» INFORMATION SHOWN
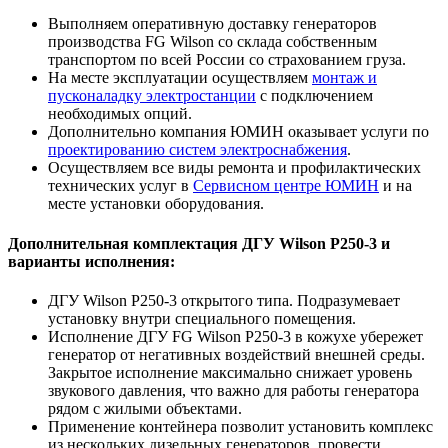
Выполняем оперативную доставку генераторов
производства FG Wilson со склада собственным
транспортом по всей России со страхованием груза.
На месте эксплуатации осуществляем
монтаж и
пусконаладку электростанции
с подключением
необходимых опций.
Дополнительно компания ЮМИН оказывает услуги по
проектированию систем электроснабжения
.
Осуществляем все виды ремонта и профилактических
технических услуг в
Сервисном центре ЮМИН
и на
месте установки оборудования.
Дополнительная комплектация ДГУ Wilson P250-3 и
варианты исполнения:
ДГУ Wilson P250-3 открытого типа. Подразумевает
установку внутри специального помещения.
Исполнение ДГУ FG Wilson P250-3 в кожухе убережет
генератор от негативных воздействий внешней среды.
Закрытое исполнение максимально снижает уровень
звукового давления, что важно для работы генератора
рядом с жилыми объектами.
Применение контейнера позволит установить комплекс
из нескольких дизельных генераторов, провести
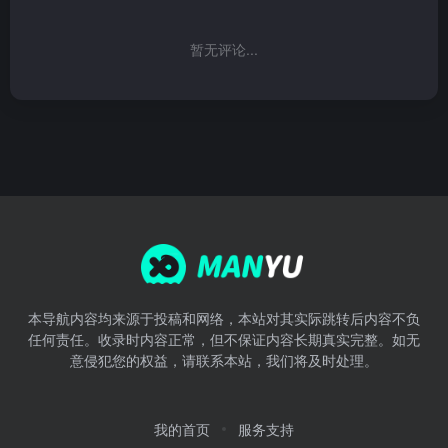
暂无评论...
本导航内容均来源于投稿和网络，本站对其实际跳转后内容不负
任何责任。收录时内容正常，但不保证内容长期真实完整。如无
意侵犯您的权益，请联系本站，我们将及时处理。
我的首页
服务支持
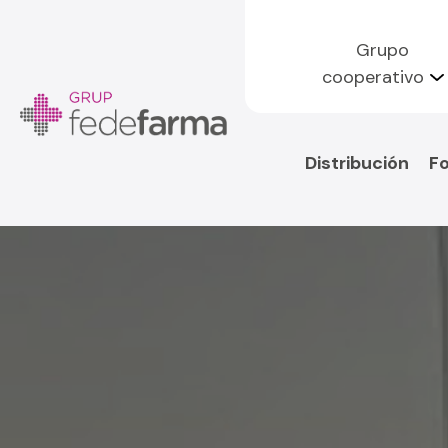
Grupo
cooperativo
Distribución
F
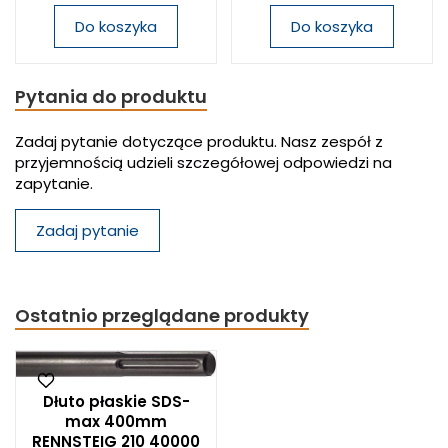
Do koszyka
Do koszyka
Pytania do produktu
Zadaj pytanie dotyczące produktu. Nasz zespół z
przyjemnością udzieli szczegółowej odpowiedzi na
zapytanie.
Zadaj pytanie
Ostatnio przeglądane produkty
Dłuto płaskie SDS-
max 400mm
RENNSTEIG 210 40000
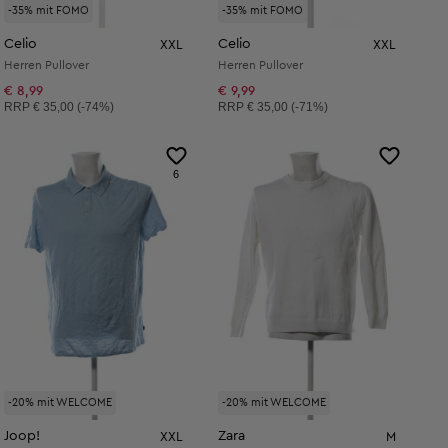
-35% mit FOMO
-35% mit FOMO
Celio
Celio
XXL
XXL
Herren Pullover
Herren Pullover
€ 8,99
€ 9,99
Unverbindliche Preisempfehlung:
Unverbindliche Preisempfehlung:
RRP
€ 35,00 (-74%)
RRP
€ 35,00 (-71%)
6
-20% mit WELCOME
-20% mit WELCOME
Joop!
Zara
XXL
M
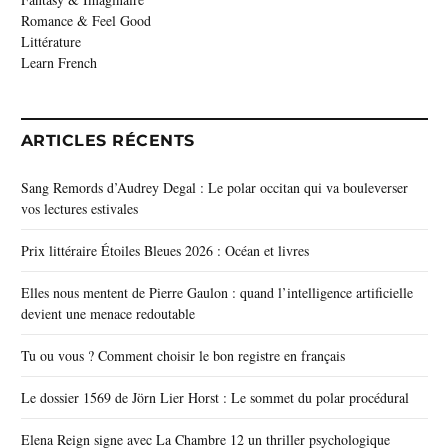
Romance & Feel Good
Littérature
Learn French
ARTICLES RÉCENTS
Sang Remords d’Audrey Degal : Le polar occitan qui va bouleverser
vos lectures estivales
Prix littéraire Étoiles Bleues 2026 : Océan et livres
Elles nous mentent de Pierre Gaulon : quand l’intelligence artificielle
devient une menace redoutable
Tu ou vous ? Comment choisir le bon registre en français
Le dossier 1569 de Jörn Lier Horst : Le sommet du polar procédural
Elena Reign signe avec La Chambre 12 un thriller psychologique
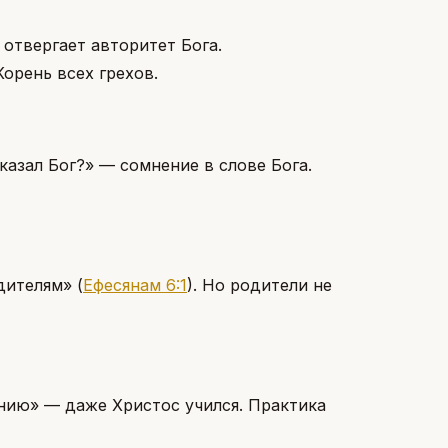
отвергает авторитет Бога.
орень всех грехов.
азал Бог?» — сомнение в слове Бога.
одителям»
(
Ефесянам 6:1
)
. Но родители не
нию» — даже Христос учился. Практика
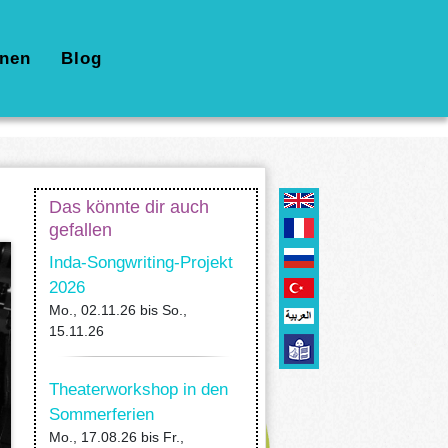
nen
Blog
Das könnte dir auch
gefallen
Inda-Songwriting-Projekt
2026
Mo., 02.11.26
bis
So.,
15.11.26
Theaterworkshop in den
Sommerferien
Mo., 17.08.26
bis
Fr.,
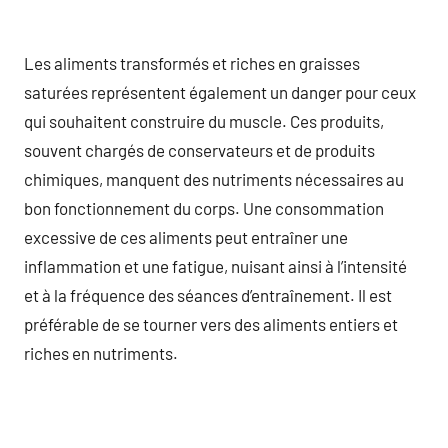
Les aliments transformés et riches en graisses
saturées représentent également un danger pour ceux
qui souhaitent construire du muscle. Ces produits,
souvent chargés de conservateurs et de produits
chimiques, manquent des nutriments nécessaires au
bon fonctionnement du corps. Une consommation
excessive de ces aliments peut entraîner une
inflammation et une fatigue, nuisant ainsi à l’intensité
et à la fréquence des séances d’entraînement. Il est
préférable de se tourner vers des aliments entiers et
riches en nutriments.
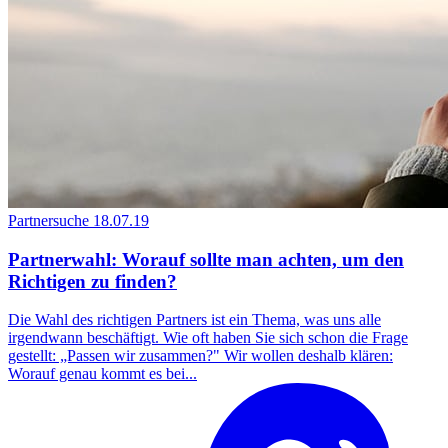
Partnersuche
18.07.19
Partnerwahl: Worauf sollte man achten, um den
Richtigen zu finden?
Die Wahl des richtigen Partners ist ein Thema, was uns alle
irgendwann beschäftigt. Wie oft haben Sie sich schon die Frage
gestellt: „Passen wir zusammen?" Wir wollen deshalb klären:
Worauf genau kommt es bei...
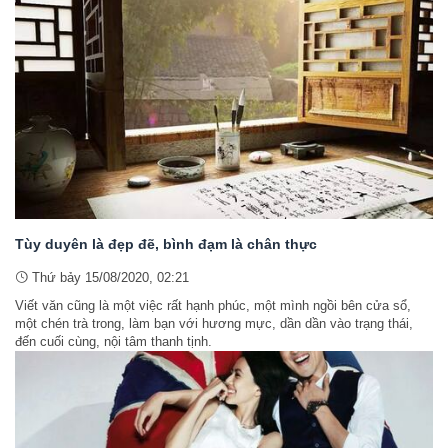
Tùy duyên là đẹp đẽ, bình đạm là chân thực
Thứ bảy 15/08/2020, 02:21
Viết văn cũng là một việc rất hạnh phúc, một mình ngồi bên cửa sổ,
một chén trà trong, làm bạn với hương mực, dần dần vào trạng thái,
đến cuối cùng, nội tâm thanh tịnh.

» PROBLEM TO WORK ON
Exactly the lines above from the one that contains "месте установки оборудования." down to the one that contains "RENNSTEIG 210 40000" are to be output, both ends kept and pictures omitted.

» RESULT BELOW
месте установки оборудования.
Дополнительная комплектация ДГУ Wilson P250-3 и
варианты исполнения:
ДГУ Wilson P250-3 открытого типа. Подразумевает
установку внутри специального помещения.
Исполнение ДГУ FG Wilson P250-3 в кожухе убережет
генератор от негативных воздействий внешней среды.
Закрытое исполнение максимально снижает уровень
звукового давления, что важно для работы генератора
рядом с жилыми объектами.
Применение контейнера позволит установить комплекс
из нескольких дизельных генераторов, провести
暂无评论...
本导航内容均来源于投稿和网络，本站对其实际跳转后内容不负
任何责任。收录时内容正常，但不保证内容长期真实完整。如无
意侵犯您的权益，请联系本站，我们将及时处理。
我的首页
服务支持
Grupo
cooperativo
Distribución
F
Do koszyka
Do koszyka
Pytania do produktu
Zadaj pytanie dotyczące produktu. Nasz zespół z
przyjemnością udzieli szczegółowej odpowiedzi na
zapytanie.
Zadaj pytanie
Ostatnio przeglądane produkty
Dłuto płaskie SDS-
max 400mm
RENNSTEIG 210 40000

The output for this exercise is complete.